On Feb 18, IBM announced its purchase of Truven Health Analytics for $2.6 billion. Truven collects and crunches payer data on medical costs and treatments. IBM will combine Truven’s data with recent other data acquisitions from the Cleveland Clinic’s “Explorys” and from Phytel, a software company that manages patient data. These data sets will be fed to Watson’s artificial intelligence engine in hope of helping doctors and administrators improve care and reducing costs. Truven’s data reflects more than 200 million patients’ payment records. Collectively, Watson will now have access to healthcare data on about 300 million patients.

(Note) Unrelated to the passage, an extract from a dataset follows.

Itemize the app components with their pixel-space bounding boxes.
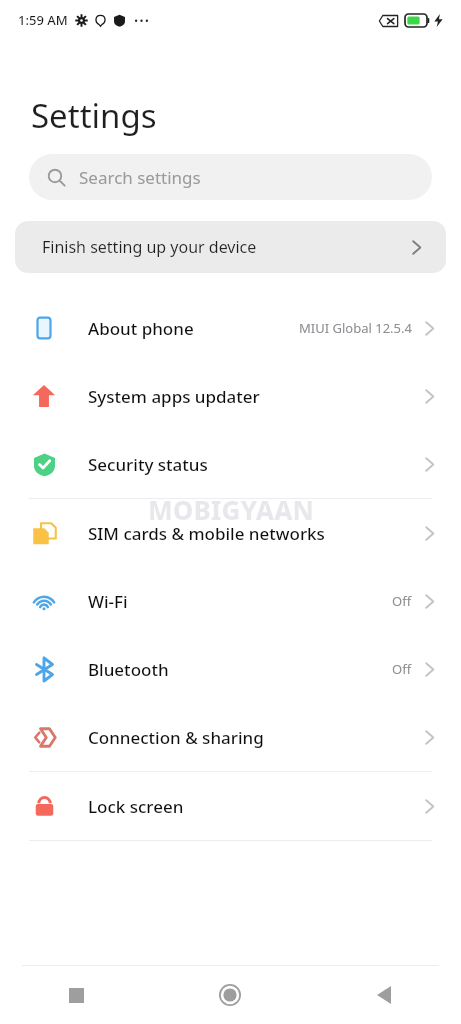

Our question is whether healthcare payer data are so inaccurate and, worse, biased, that they are more likely to mislead than guide? Will the supercomputer’s semiconductors digestion of junk and contradictory information produce digital flatulence or digital decisiveness? On the other hand, despite our cautions, we also encourage IBM and Watson to continue their explorations with these data sets. There is much to learn and little to lose in trying, even if the incoming data are unusually messy, biased, and fragmented.
Will Watson’s diet deliver more noise than knowledge?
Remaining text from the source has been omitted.